Here is my best attempt at making the query/exercise easier to understand.

  • I put the query challenge aside for a min and consider the request in plain English.
    • The marketing department wants to know more about customers. Specifically, they want to know how many magazines each customer subscribes to AND they their name.
  • In the database there is a table called ‘orders’ and ‘customers’. We need to bring them together to get the info needed for marketing.
    • First a query is run against ‘orders’ to determine how many subscriptions each customer_id has. We get the number of subscriptions per customer id. below is the ‘orders’ query:
SELECT customer_id,

COUNT(subscription_id) AS 'subscriptions'

FROM orders

GROUP BY customer_id;

Though we have the complete number subscriptions to customers, we only have the customer id’s, not names. Marketing wants names.

Using WITH we can store the results of the above query as an alias that can be used with another query to obtain the customer names. To do this we take the above (from orders) and nest it within a WITH clause and assign its result to an alias called ‘previous_query’

WITH previous_query’ AS (SELECT customer_id,

COUNT(subscription_id) AS 'subscriptions'

FROM orders

GROUP BY customer_id)

With above we now have subscriptions per customer id stuffed into an alias called ‘previous_query’.

Next we move onto getting the customer names. To do this we perform a JOIN on ‘customers’ table.

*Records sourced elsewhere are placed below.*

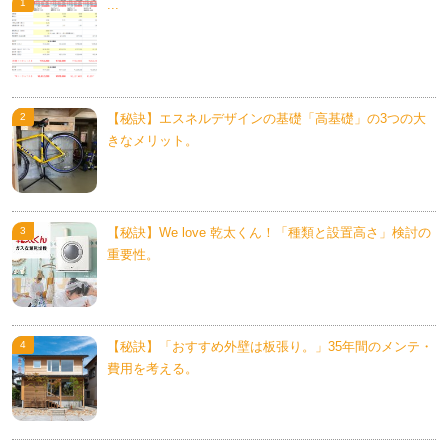
...
【秘訣】エスネルデザインの基礎「高基礎」の3つの大
きなメリット。
【秘訣】We love 乾太くん！「種類と設置高さ」検討の
重要性。
【秘訣】「おすすめ外壁は板張り。」35年間のメンテ・
費用を考える。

To do this we use FROM to source our alias result for customer_id and then JOIN it with ‘customers’ table to get customer names.

WITH previous_query AS (SELECT customer_id,

COUNT(subscription_id) AS 'subscriptions'

FROM orders

GROUP BY customer_id)

SELECT customers.customer_name,

previous_query.subscriptions

FROM previous_query

JOIN customers

ON previous_query.customer_id = customers.customer_id;

In order to get the specific customer names we JOINED ON alias ‘previous_query.subscriptions’ and ‘customers.customer_name’. Doing so provides a name match result for each customer id.

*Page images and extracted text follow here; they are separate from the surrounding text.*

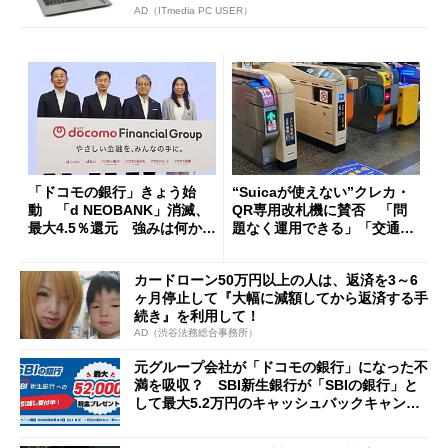
AD（ITmedia PC USER）
「ドコモの銀行」きょう始
“Suicaが使えない”クレカ・
動 「d NEOBANK」消滅、
QR専用改札機に賛否 「問
最大4.5％還元 強みは何か解
題なく運用できる」「交通系I
説
Cの方がスムーズ」
カードローン50万円以上の人は、返済を3～6
ヶ月停止して『大幅に減額してから返済する手
続き』を利用して！
AD（渋谷法務総合事務所）
元グループ会社が「ドコモの銀行」になった不
満を吸収？ SBI新生銀行が「SBIの銀行」と
して最大5.2万円のキャッシュバックキャンペ
ーンを開催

I know it’s a bit much, but I recommend reading the exercise and queries a few times to at least get the general idea.

Hope this helped

Robert

21 Likes

Thanks for your detailed explanation. It has helped me to understand the task better.

2 Likes

Thanks! Your explanation is much clearer.

1 Like

Is there another way to get customer names and count of subscriptions - without using WITH. @djkentuckyham

select customers.customer_name, count (orders.subscription_id) as ‘subscriptions’
from customers
join orders
on customers.customer_id = orders.customer_id
group by customers.customer_name;

1 Like

This part through me off because it one point it says to use “previous results” then the next it saying “previous query” Is that a mistake in the text?

I think previous_results is specific to the example and previous_query is specific to the instructions. It had me confused too. I think the idea that they were trying to convey is that you can use any name as an alias for WITH use_any_name_here AS ().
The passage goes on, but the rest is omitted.